Ablauf der CT-Untersuchung
Der CT-Scan selbst ist im Allgemeinen schmerzlos. Einige Patienten empfinden den Scannertisch möglicherweise als etwas hart oder verspüren leichte Beschwerden, weil sie in einer Position stillliegen müssen.
Der Scanner kann etwas laut sein und während des Betriebs surrende oder klickende Geräusche erzeugen. Sie können über eine Gegensprechanlage mit dem Technologen kommunizieren, der den Scanner bedient. Dieser gibt Ihnen Anweisungen, z. B. wann Sie den Atem anhalten müssen.
Wie bereits erwähnt, sind bei der Verabreichung von IV-Kontrastmittel vorübergehende Wärmegefühle, ein metallischer Geschmack oder der Drang zu urinieren häufig und in der Regel kein Grund zur Sorge.
Insgesamt ist das Verfahren schnell. Während Vorbereitung und Positionierung Zeit in Anspruch nehmen, dauert die eigentliche Scanphase, in der Bilder aufgenommen werden, bei vielen Standarduntersuchungen mit modernen MSCT-Scannern oft weniger als eine Minute.
Risiken und Nutzen von CT-Scans
Nutzen:
- Schnell, weithin verfügbar und liefert detaillierte Querschnittsbilder.
- Hervorragend geeignet zur gleichzeitigen Beurteilung von Knochen, Weichteilen und Blutgefäßen.
- Schmerzlos und nicht-invasiv (obwohl die IV-Kontrastmittelinjektion eine Nadel erfordert).
- Entscheidend in Notfallsituationen für die schnelle Diagnose von Traumata, Schlaganfällen und akuten Baucherkrankungen.
- Weniger empfindlich gegenüber Patientenbewegungen als MRT.
- Kann Biopsien und Drainageverfahren steuern.
- Sicher für Patienten mit den meisten implantierten medizinischen Geräten (im Gegensatz zur MRT).
Risiken:
- Ionisierende Strahlung: CT-Scans verwenden Röntgenstrahlen, eine Form ionisierender Strahlung.
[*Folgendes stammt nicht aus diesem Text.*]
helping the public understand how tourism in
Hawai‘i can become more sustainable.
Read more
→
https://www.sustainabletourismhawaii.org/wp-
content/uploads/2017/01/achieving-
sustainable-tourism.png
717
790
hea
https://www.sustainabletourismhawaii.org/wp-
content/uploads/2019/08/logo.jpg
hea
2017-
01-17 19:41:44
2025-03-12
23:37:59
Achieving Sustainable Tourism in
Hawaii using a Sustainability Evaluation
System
Obwohl die Dosis eines einzelnen Scans im Allgemeinen niedrig ist und sorgfältig kontrolliert wird (nach dem ALARA-Prinzip - As Low As Reasonably Achievable), besteht ein geringer, theoretischer Anstieg des lebenslangen Krebsrisikos im Zusammenhang mit der kumulativen Strahlenbelastung durch mehrere Scans. Der diagnostische Nutzen muss immer gegen dieses potenzielle Risiko abgewogen werden. Wiederholungsscans werden nur durchgeführt, wenn sie medizinisch notwendig sind.
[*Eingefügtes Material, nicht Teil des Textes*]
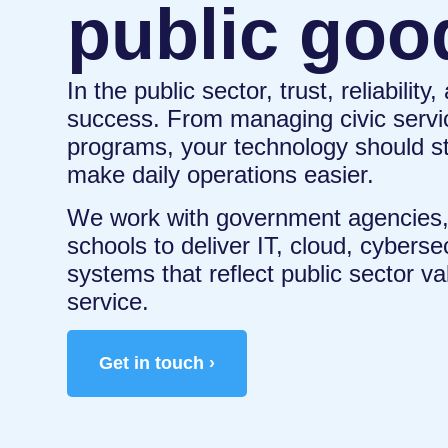
public goo
In the public sector, trust, reliability
success. From managing civic servi
programs, your technology should s
make daily operations easier.
We work with government agencies, 
schools to deliver IT, cloud, cybers
systems that reflect public sector va
service.
Get in touch ›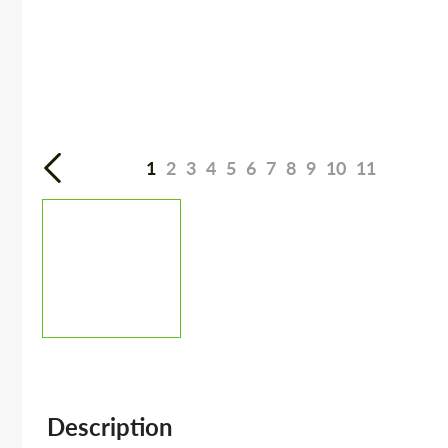
1
2
3
4
5
6
7
8
9
10
11
Description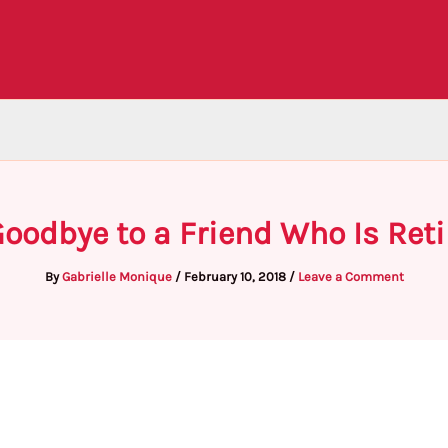
oodbye to a Friend Who Is Reti
By
Gabrielle Monique
/
February 10, 2018
/
Leave a Comment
- Reaktionen auf Kontrastmittel:
- Allergieähnliche Reaktionen: Die meisten IV-Kontrastmittel enthalten Jod. Leichte Reaktionen (Juckreiz, Nesselsucht, Übelkeit) können auftreten. Schwerere, anaphylaktische Reaktionen sind selten, aber möglich. Patienten mit einer Allergie gegen Kontrastmittel oder anderen signifikanten Allergien in der Vorgeschichte haben ein höheres Risiko.
- Auswirkungen auf die Nieren (Kontrastmittelinduzierte Nephropathie - CIN): IV-Kontrastmittel können die Nieren potenziell belasten, insbesondere bei Patienten mit vorbestehender mittelschwerer bis schwerer Nierenerkrankung oder Diabetes. Bei Risikopatienten können vor der Kontrastmittelgabe Nierenfunktionstests erforderlich sein, und es können Hydratationsprotokolle angewendet werden.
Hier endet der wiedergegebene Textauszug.